Welt : Siedlung am Zürcher Flughafen entging knapp einer Katastrophe

Dem Absturz der Crossair-Maschine auf dem Flug von Zürich nach Dresden, bei dem am Montagabend alle Zehn Insassen ums Leben gekommen sind, ist eine rätselhafte Rechtskurve kurz nach dem Start vorausgegangen. Schlüsse über die Unglücksursache wollten die Ermittler daraus jedoch noch nicht ziehen. Die Maschine hätte eigentlich eine Linkskurve fliegen sollen. Beobachter sehen darin einen Hinweis auf einen Triebwerkschaden.

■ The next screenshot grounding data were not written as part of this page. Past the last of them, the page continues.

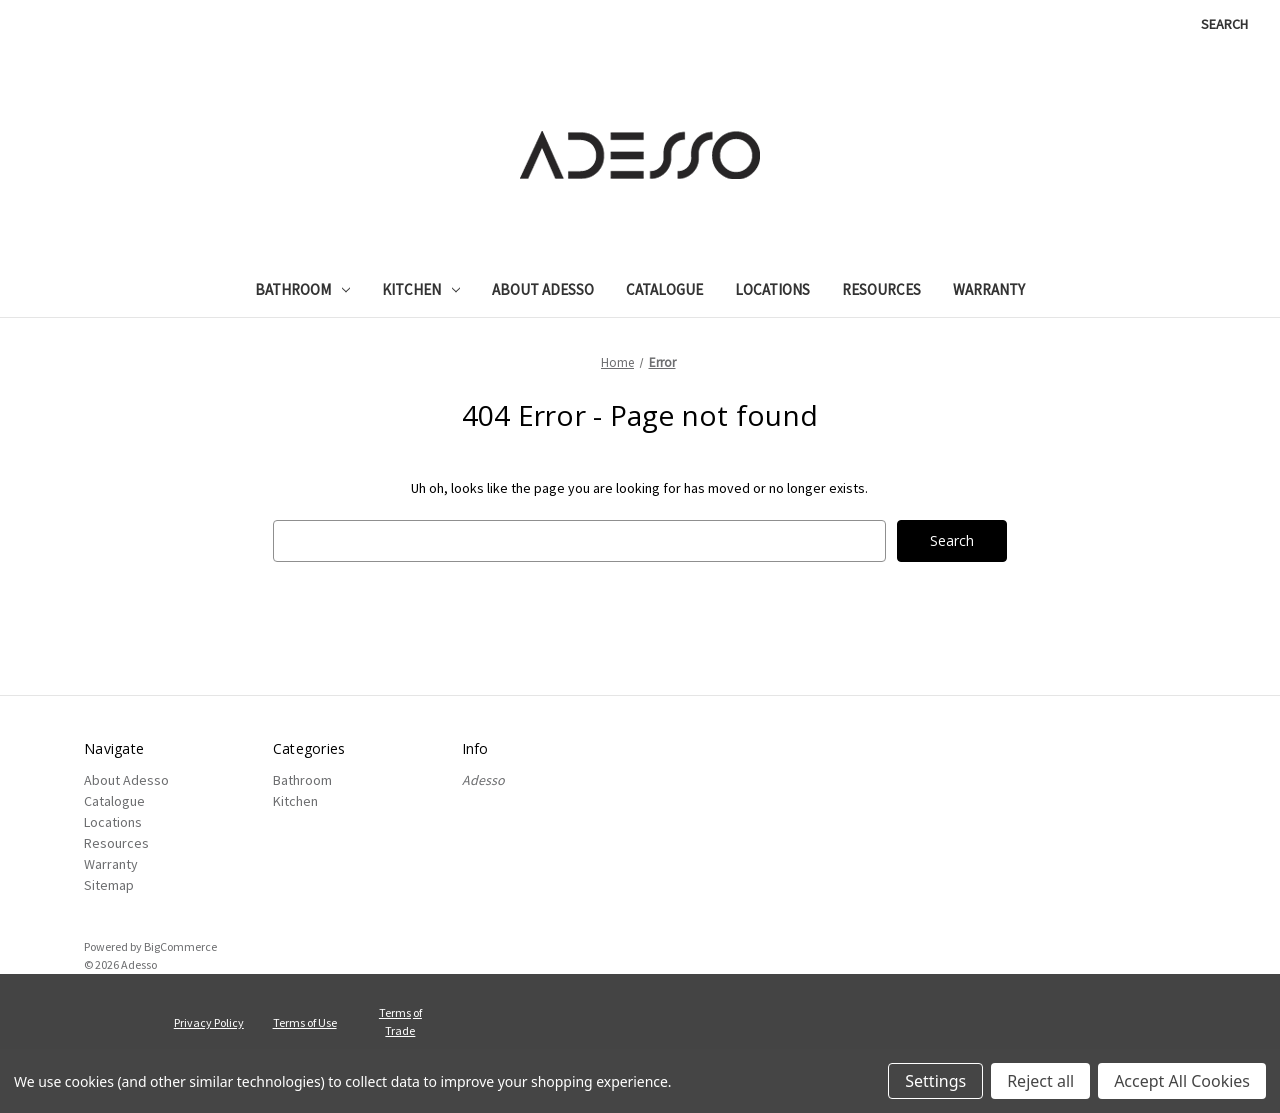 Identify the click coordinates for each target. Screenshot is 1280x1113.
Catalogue (664, 289)
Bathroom (302, 289)
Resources (881, 289)
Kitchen (421, 289)
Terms (395, 1012)
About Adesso (543, 289)
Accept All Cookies (1182, 1081)
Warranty (989, 289)
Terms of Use (305, 1022)
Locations (772, 289)
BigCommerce (180, 946)
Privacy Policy (209, 1022)
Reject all (1040, 1081)
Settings (935, 1081)
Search (1224, 24)
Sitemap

Bei dem Absturz ist eine Siedlung am Flughafen Zürich nur um Haaresbreite einer Katastrophe entgangen. Die Maschine stürzte auf einen Acker - nur 250 Meter vom nächsten Haus von Nassenwil entfernt.

Fritz Grotz, Chef-Techniker der Crossair, sprach von einer gewissen Ähnlichkeit mit zwei früheren Abstürzen einer Saab 340. Auch am 4. April 1994 in Amsterdam und am 18. März 1998 auf Taiwan kam es kurz nach dem Start zum Unglück. In Amsterdam wurde ein Triebwerkschaden als Ursache ermittelt; beim zweiten Unglück konnte die auf dem Meeresgrund liegende Maschine nicht geborgen werden. Alle weiteren 14 Saab-340-Maschinen der Crossair wurden noch in der Nacht einer eingehenden technischen Prüfung unterzogen. Die Maschine war im November 1990 gebaut worden, hatte 21 674 Flugstunden absolviert.

Bei den getöteten Passagieren handelte es sich um vier Deutsche im Alter von 23 bis 49 Jahren, einen 62-jährigen Schweizer, eine 44-jährige Französin und um einen Spanier. Die Crew bestand aus einem moldawischen Flugkapitän, einem Kopiloten aus der Slowakei und aus einer französischen Flugbegleiterin. Beide Piloten seien auf der Saab ausgebildet gewesen und hätten die Prüfungen nach schweizerischem Standard absolviert. Der Pilot sei von der befreundeten moldawischen Fluggesellschaft ausgeliehen und äußerst erfahren gewesen. 80 Prozent der Crossair-Cockpitbesatzungen seien Schweizer.